Блюхер диктует Григорию Отрепьеву, редактору:
— Это в номер, Гриша. Нам говорят белые, что мы — интернационалисты, что для нас не важно, кто человек: русский ли, китаец, американец, или кто любой. Правильно говорят белые.
— Погоди, погоди, — останавливает его Отрепьев, — товарищ главком, да разве белые могут правильно говорить?
— Могут.
— Нет, я понимаю, что в жизни-то, конечно, могут, но в нашей газете не могут.
— Могут, — говорит с дивана Постышев, не открывая глаз.
— То ж не агитация и пропаганда, — досадливо говорит Отрепьев, — а сплошное самообливательство грязью. На газетной странице красный должен быть во всем и завсегда умней и сильнее белого!

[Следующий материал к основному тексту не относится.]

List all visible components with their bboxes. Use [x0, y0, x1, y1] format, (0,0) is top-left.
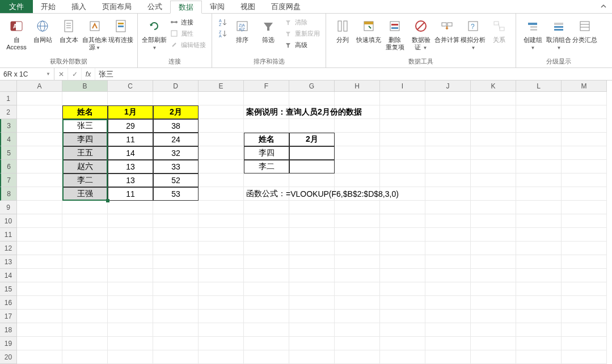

— Это, между прочим, здоровая мысль, — ухмыляется Блюхер, — только как ты объяснишь бойцу, от кого это он драпал тысячу верст на запад — голодный и больной? От какого такого глупого и неумного врага он отступал и сдавал ему родную землю? Ладно, валяй дальше, спорить некогда. Правильно говорят белые: нам, красным, не важна национальность, нам важно — рабочий ты или эксплуататор. Вот что нам важно. Белые твердят, что они — националисты, что они против красных под старым русским знаменем идут, воюют за русскую родину, а не за всемирный интернационал. Это верно, что они националисты, это верно, что они идут под старым русским знаменем, только чьи у них в руках винтовки? Только чьи на них шинели? Только откуда к ним подошли пушки? Только отчего это они с народом рассчитываются японскими оккупационными иенами, откуда они у белых?
— Тут один крестьянин меня спросил, — извиняющимся тоном перебив Блюхера, заговорил Постышев, — как это можно Кремлю грозить кулаком из Хабаровска? И еще он меня спросил: откуда это у белых появилось столько иностранного добра? Чем расплачиваться-то? Россией?
— Хорошо, Павел Петрович, сказал тебе крестьянин, очень хорошо. Болит внутри?
— Болит.
— Через час вылечу, — решительно говорит Блюхер.
— Как?
— Баней. Очередь займи, Гриша, а я пока сам попечатаю. Видишь, на площади, за уголком, дым из труб штопорит? Это саперы вчера сруб поставили специально для санпропускной бани.
— Помру от бани, — говорит Постышев, — ослаб.
— Я не дам помереть, — успокаивает Блюхер. — Полчасика попаримся — все станет хорошо, точно знаю. Верно, товарищ тушинский вор?
— За что вы меня так? — обидчиво говорит Отрепьев. — Разве я виноват, что папаша меня Гришкой назвал? Я уж в прошлом году ходил в исполком — думал псевдоним взять. Просил старикашку делопроизводителя переписать меня с Отрепьева на Энгельса — так он чуть со страху не окочурился…
БАНЯ
Постышев лежит на деревянной лавке, укрытый сухой, жаркой простыней. Блюхер, скользя по мыльному полу, подходит к нему, зажав в руке распаренный веник, а в другой мочалку — всю в белых хлопьях. Смотреть на него страшно: все тело в рваных шрамах — бугристых, жутких, красно-синих.
— Как маму звали? — спрашивает Блюхер, снимая с Постышева простыню и замахиваясь веником. — Ну-ка, вспоминай да молись, чтоб вывезла. Мама, брат, всенепременно из любой хворобы вывезет.
Блюхер хлещет веником, натирает мочалкой блаженно стонущего Постышева, который вцепился распаренными губчатыми пальцами в край скамейки.